Page 1 of 1

Side-snap kick: another Shotoism.

PostPosted: Thu Jul 28, 2011 6:45 am
by HanshiClayton
The side-snap kick (yoko geri keage) is a well-known Shotoism. We do the side-snap kick at several places in several kata, but other styles all do a front-snap kick instead. There is no doubt that their way is the original: our kata were changed.

Why? The side-snap kick can be used for a few applications, but it isn't all that practical. What was really going on?

I have a theory, and it is the only one I have encountered to explain this change. See what you think.

Historical fighters kept their feet on (or very near) the ground, with their knees turned in to close the groin and protect both the knees and the testicles.

Sport karate outlawed kicks below the waist. This led to the high kicks that bloomed suddenly in the 1930s.

The side-snap kick is the practical counter to the new high kicks. You opponent wheels a roundhouse kick to your head. You lean away and side-snap kick his testicles. It is lightning fast and deadly, and is the only practical application of side-snap I have been able to find.

Or it could just be that side-snap kicks were flashier and showier than front-snap kicks, so Funakoshi made the substitution. There were many such substitutions during the period when katas were transformed from textbooks into dances.

But however it came about, the appearance of side-snap kick in our kata is a corruption of the original technique. When you demonstrate kata applications, show people the front-snap kick instead.

Re: Side-snap kick: another Shotoism.

PostPosted: Thu Feb 07, 2013 1:17 am
by HanshiClayton
May be there was some value to doing techniques a gazillion time over?


There is no point in practicing something a gazillion times if it is worthless to begin with. There are so many worthwhile things to practice! Life i short, and hips wear out. Invest them wisely.

I am reminded of a conversation I had with Justin Butler, Tom Frobel, and Paul Lopresti.
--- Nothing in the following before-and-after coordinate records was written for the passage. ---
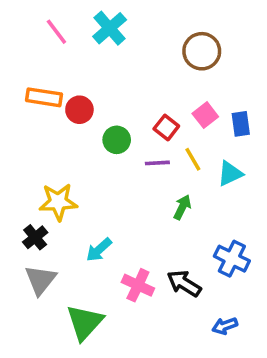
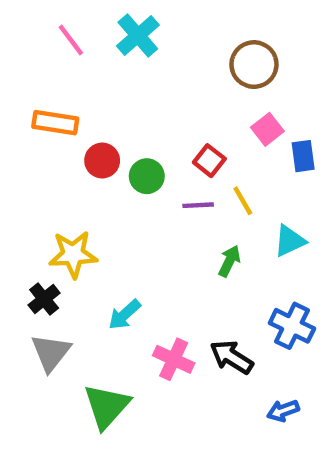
red circle: (79, 110) -> (102, 161), moved
pink square: (205, 115) -> (267, 129), moved
cyan triangle: (230, 174) -> (290, 241), moved

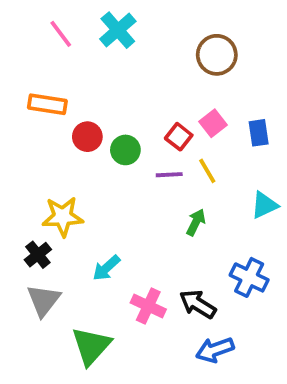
pink square: (267, 129) -> (213, 123), moved
cyan triangle: (290, 241) -> (264, 205), moved
blue arrow: (283, 411) -> (215, 350), moved, size x1.4

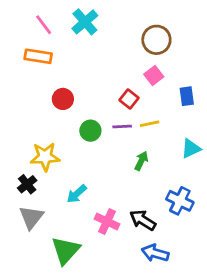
orange rectangle: (47, 104) -> (38, 56), moved
pink square: (213, 123) -> (154, 76), moved
green circle: (125, 150) -> (90, 131), moved
yellow line: (207, 171) -> (150, 124), turned -72
blue arrow: (215, 350) -> (155, 253), turned 36

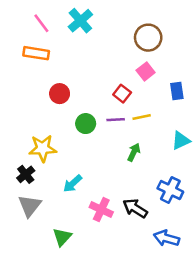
green triangle: (66, 250) -> (62, 237), size x0.7
blue arrow: (155, 253) -> (166, 238), moved

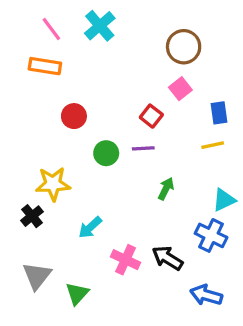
yellow line: (142, 117) -> (213, 145), moved
cyan triangle: (181, 141) -> (224, 200), moved
gray triangle: (30, 206) -> (37, 276), moved

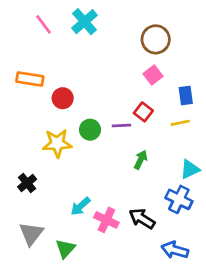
orange rectangle: (45, 66) -> (30, 79), moved
red square: (151, 116) -> (143, 112), moved
yellow star: (53, 184) -> (57, 143), moved
cyan arrow: (90, 227) -> (80, 206), moved

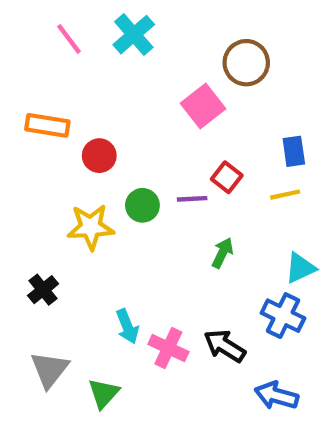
pink square: (153, 75) -> (203, 106), moved, size x1.4
cyan arrow: (80, 206) -> (127, 326), turned -70

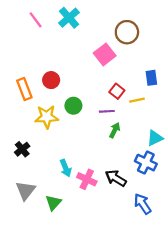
orange rectangle: (47, 125) -> (24, 89), moved, turned 60
yellow line: (285, 195) -> (137, 100), moved
purple line: (192, 199) -> (107, 111), moved
blue arrow: (276, 396) -> (143, 204), turned 40

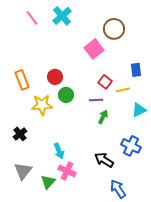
red circle: (51, 80) -> (55, 77), moved
cyan triangle: (155, 138) -> (139, 110), moved
pink cross: (87, 179) -> (67, 171), moved
blue arrow: (143, 204) -> (118, 189), moved

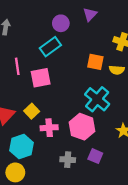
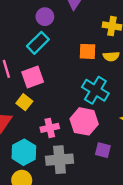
yellow square: (32, 111) -> (24, 102), moved
gray cross: (68, 160) -> (59, 160), moved, size x1.6

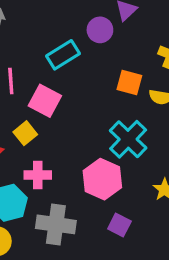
purple circle: (45, 17) -> (100, 30), moved
pink square: (33, 77) -> (45, 101), turned 35
pink cross: (50, 128) -> (38, 175), moved

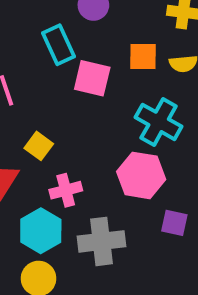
cyan rectangle: (63, 55) -> (59, 45), turned -68
pink square: (45, 101) -> (92, 78), moved

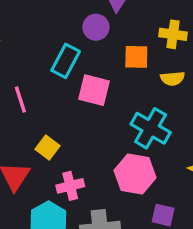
cyan rectangle: (59, 45) -> (66, 61), turned 52
orange square: (143, 57) -> (136, 57), moved

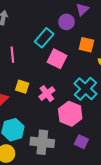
yellow square: (48, 148) -> (22, 87), turned -32
pink cross: (70, 186) -> (47, 94), moved, turned -35

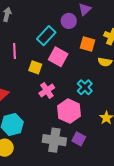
yellow square: (22, 87) -> (35, 67), moved
cyan cross: (85, 89) -> (85, 87), size x0.7
gray cross: (42, 142) -> (54, 140), moved

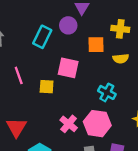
cyan rectangle: (46, 36) -> (42, 37), moved
pink cross: (47, 90) -> (69, 124), moved

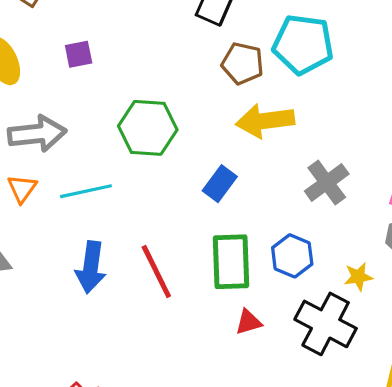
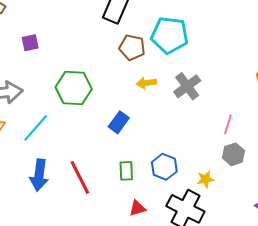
yellow arrow: (265, 121) -> (146, 83), size x0.6
gray cross: (327, 183) -> (187, 86), moved
cyan line: (86, 191) -> (36, 128), turned -36
green rectangle: (231, 262) -> (126, 171), size x0.6

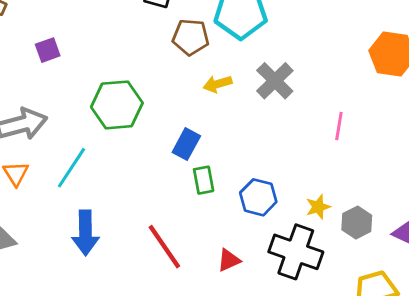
gray hexagon: (233, 154) -> (357, 222), moved
green rectangle: (126, 171) -> (204, 180), moved
red line: (80, 177) -> (164, 247), moved

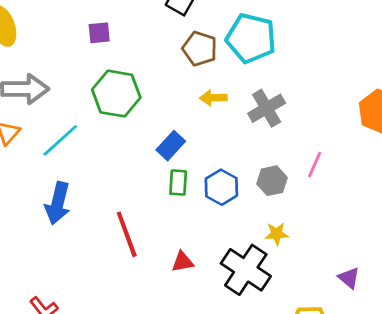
purple square: (48, 50) -> (99, 33), moved
blue hexagon: (258, 197) -> (221, 187), moved
gray hexagon: (357, 222) -> (272, 181), moved

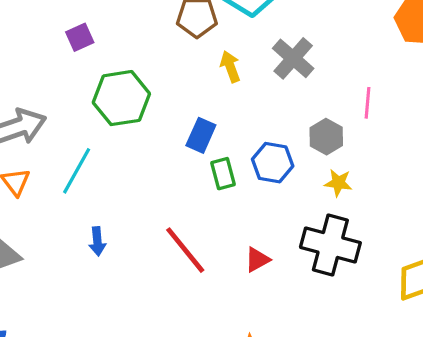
yellow arrow: (213, 98) -> (230, 67), turned 90
blue arrow: (58, 203) -> (97, 241), size x0.6
yellow star: (277, 234) -> (338, 183), moved, turned 30

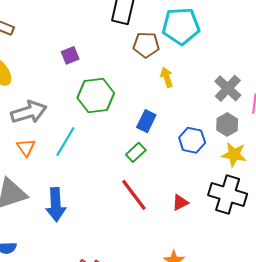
gray cross: (293, 58) -> (228, 88), moved
green rectangle: (223, 174) -> (136, 152), moved, turned 60
yellow star: (338, 183) -> (234, 155), size x1.4
blue arrow: (97, 241) -> (56, 205), moved, size x1.8

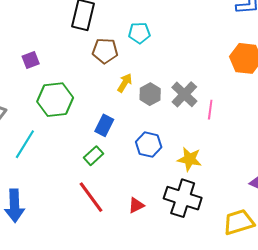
cyan pentagon: (181, 26) -> (139, 33), size x0.6
yellow arrow: (167, 77) -> (125, 83), turned 48
gray hexagon: (227, 124) -> (150, 94), moved

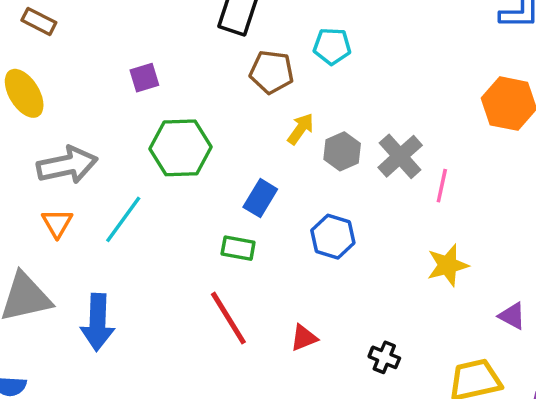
green rectangle: (94, 156) -> (238, 248), turned 48
yellow star: (189, 159) -> (448, 265), moved, turned -30
black cross: (183, 198) -> (384, 357), moved, size x0.5

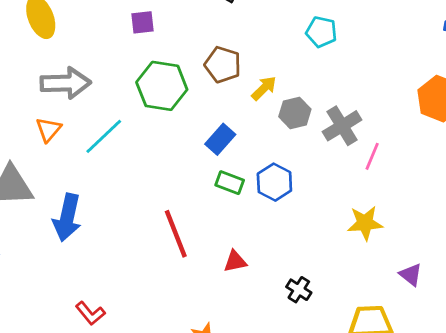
cyan pentagon: (332, 46) -> (321, 32), moved
brown pentagon: (272, 72) -> (223, 65), moved
green rectangle: (238, 248) -> (230, 183), moved

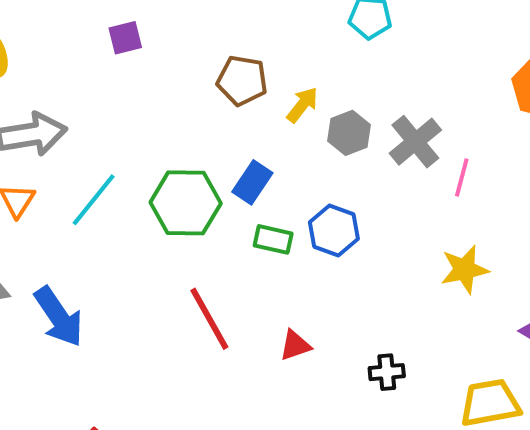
green hexagon: (162, 86) -> (186, 203), moved
blue arrow: (67, 218) -> (59, 317), turned -39
black cross: (299, 290) -> (387, 372), turned -30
We had just heard the views of a sensei with 40 years experience, whose grasp of Shotokan was shallow and superficial. I think it was Justin who posed the question: "Was that 40 years of experience, or one year of experience repeated 40 times?"

Who says the change is a corruption? If you regard Matsumura and Itosu as the authors of our kind of karate, then people who make changes in Shuri katas are corrupting the work of the masters. The side-snap kick is found only in Shotokan (and its derivatives). All other Okinawan styles use the front-snap kick in its place. That was the original technique, and the new kick is therefore a corruption.

I wish I could find a convincing reason why Funakoshi made that change, but there is nothing to go on. Not a rumor, not a shred.